Susie: In like manner, Jesus has redeemed us from the penalty of our sin and crushed the ruler of this world system, Satan. We still experience battles, but we know that God has won the war.

Psalm 136:25 Who giveth food to all flesh: for his mercy endureth for ever.

Susan: People will ask, “What about the people who go hungry?”

Susie: A better question might be, “Are we who have plenty sharing with those who have little?”  Enough food is thrown away in America each day to feed multitudes of hungry people. But the meaning of this verse is that God provides the sunshine, the water, the nutrients to grow crops. However, we have the responsibility to be good stewards of all these blessings.

Psalm 136:26 O give thanks unto the God410 of heaven: for his mercy endureth for ever.

Susan: We are to give thanks to the Almighty, the all-powerful, totally strong God.

The New Strong’s Exhaustive Concordance:

410 – ’êl: strength; as adj. mighty, espec. the Almighty (but used also of any deity):—God . . . mighty one, power, strong.

Susie: To whom are we giving thanks? Who is it that we praise? Our pre-existent, self-existent Creator who is our supreme, sovereign Deliverer and our all-powerful, Almighty Sustainer. We give thanks to the One whose mercy, lovingkindness, and grace goes on forever and ever.


1.  Have you ever felt “low?” One friend described how she felt when her husband left as “so low I could play handball against the curb,” and another said she “felt like someone’s garbage on the curb out by the street.” The Israelites were low, but God lifted them up. Describe a time God lifted you up and what or who He used to do it.
2. Have you been redeemed by Jesus? If so, write a brief testimony here to share with others.
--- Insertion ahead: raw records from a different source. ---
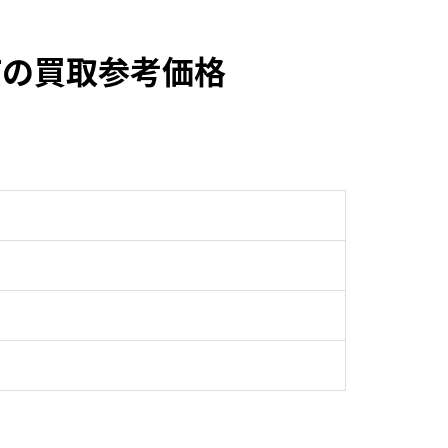
/SSTの買取参考価格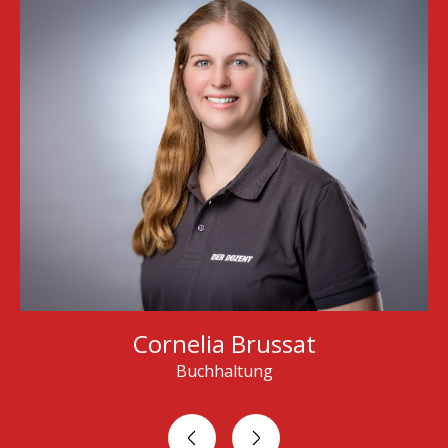
Cornelia Brussat
Buchhaltung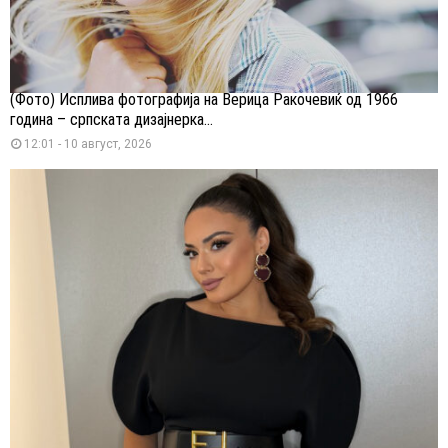
(Фото) Исплива фотографија на Верица Ракочевиќ од 1966
година – српската дизајнерка...
12:01 - 10 август, 2026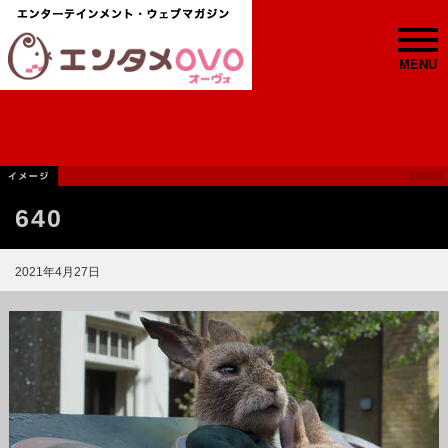
MENU
640
2021年4月27日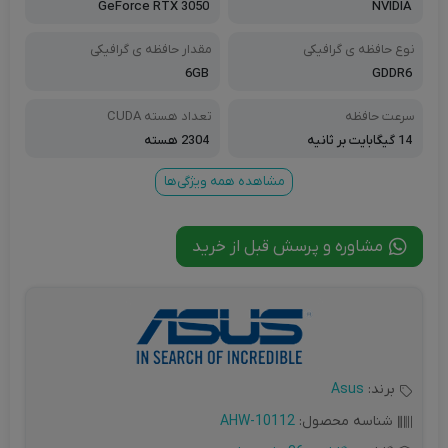
GeForce RTX 3050
NVIDIA
نوع حافظه ی گرافیکی
مقدار حافظه ی گرافیکی
6GB
GDDR6
سرعت حافظه
تعداد هسته CUDA
14 گیگابایت بر ثانیه
2304 هسته
مشاهده همه ویژگی‌ها
مشاوره و پرسش قبل از خرید
برند:
Asus
شناسه محصول:
AHW-10112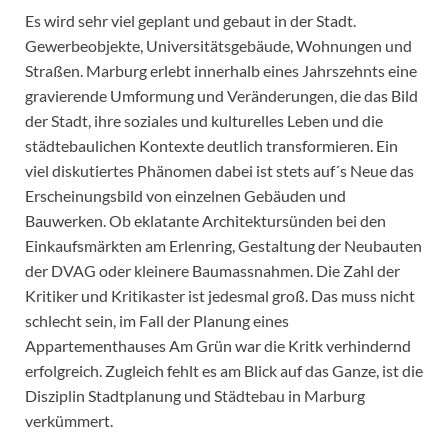
Es wird sehr viel geplant und gebaut in der Stadt.
Gewerbeobjekte, Universitätsgebäude, Wohnungen und
Straßen. Marburg erlebt innerhalb eines Jahrszehnts eine
gravierende Umformung und Veränderungen, die das Bild
der Stadt, ihre soziales und kulturelles Leben und die
städtebaulichen Kontexte deutlich transformieren. Ein
viel diskutiertes Phänomen dabei ist stets auf´s Neue das
Erscheinungsbild von einzelnen Gebäuden und
Bauwerken. Ob eklatante Architektursünden bei den
Einkaufsmärkten am Erlenring, Gestaltung der Neubauten
der DVAG oder kleinere Baumassnahmen. Die Zahl der
Kritiker und Kritikaster ist jedesmal groß. Das muss nicht
schlecht sein, im Fall der Planung eines
Appartementhauses Am Grün war die Kritk verhindernd
erfolgreich. Zugleich fehlt es am Blick auf das Ganze, ist die
Disziplin Stadtplanung und Städtebau in Marburg
verkümmert.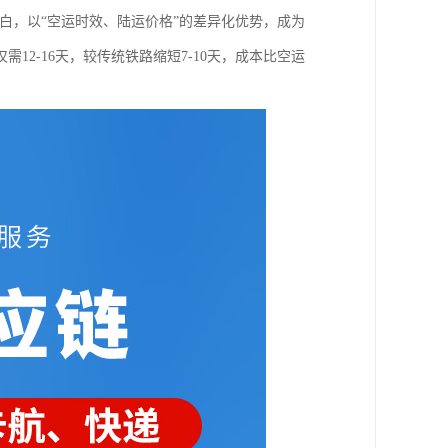
空白，以“空运时效、陆运价格”的差异化优势，成为
2-16天，较传统铁路缩短7-10天，成本比空运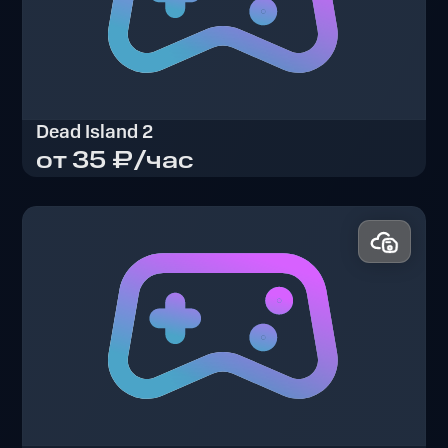
Dead Island 2
от 35 ₽/час
Dead Island 2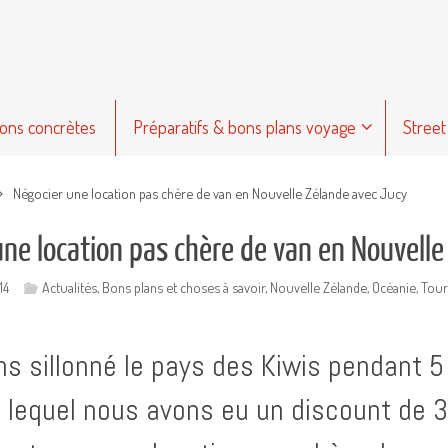
ions concrètes
Préparatifs & bons plans voyage
Street
Négocier une location pas chère de van en Nouvelle Zélande avec Jucy
une location pas chère de van en Nouvelle
14
Actualités
,
Bons plans et choses à savoir
,
Nouvelle Zélande
,
Océanie
,
Tour
s sillonné le pays des Kiwis pendant 5
 lequel nous avons eu un discount de 35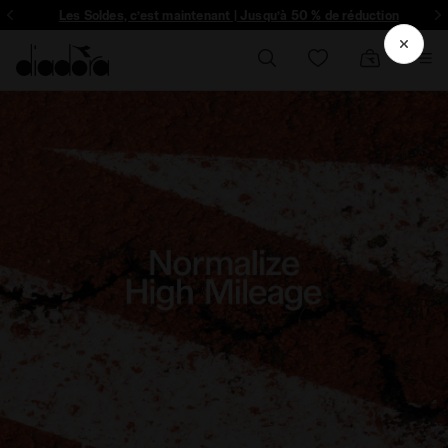
ique et plus encore - Inscrivez-vous
Les Soldes, c’est maintenant | Jusqu’à 50 % de réduction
If not, ask the leader of the study group, a pastor, or a Christian friend to share how you can experience freedom in Jesus.
3. Do you believe God provides for our needs? Does He sometimes use His people to help others? How have you allowed God to use you or how has He used others to meet your needs?
4.     Write a brief prayer of thanksgiving for specific things God has done in your own life.

Tuesday, June 27, 2017


PSALM 136:10-22

Psalm 136:10-12 To him that smote Egypt in their firstborn: for his mercy endureth for ever: And brought out Israel from among them: for his mercy endureth for ever:  With a strong hand, and with a stretched out arm: for his mercy endureth for ever.

Susie: The killing of Egypt’s firstborn, people and animals, was the culmination of ten plagues sent against them to cause Pharaoh to release God’s people, the nation of Israel.

Susan: God is the ultimate defender, the strong hand. One does not want God as an enemy. With an outstretched arm, He received His people. Moses later challenged the people to choose between God and idols.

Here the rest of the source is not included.